--- START ---

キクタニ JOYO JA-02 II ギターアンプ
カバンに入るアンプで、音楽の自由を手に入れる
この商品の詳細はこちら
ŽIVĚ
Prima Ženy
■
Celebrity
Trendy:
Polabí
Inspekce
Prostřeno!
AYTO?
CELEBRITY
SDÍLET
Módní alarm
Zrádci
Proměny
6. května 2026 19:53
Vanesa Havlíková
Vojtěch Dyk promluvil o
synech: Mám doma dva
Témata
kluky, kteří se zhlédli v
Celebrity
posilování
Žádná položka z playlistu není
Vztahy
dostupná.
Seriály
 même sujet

--- END ---

YOUR GOAL
Repeat the listing in full so that each line matches exactly.

SOLUTION FOR THIS PROBLEM
キクタニ JOYO JA-02 II ギターアンプ
カバンに入るアンプで、音楽の自由を手に入れる
この商品の詳細はこちら
ŽIVĚ
Prima Ženy
■
Celebrity
Trendy:
Polabí
Inspekce
Prostřeno!
AYTO?
CELEBRITY
SDÍLET
Módní alarm
Zrádci
Proměny
6. května 2026 19:53
Vanesa Havlíková
Vojtěch Dyk promluvil o
synech: Mám doma dva
Témata
kluky, kteří se zhlédli v
Celebrity
posilování
Žádná položka z playlistu není
Vztahy
dostupná.
Seriály
 même sujet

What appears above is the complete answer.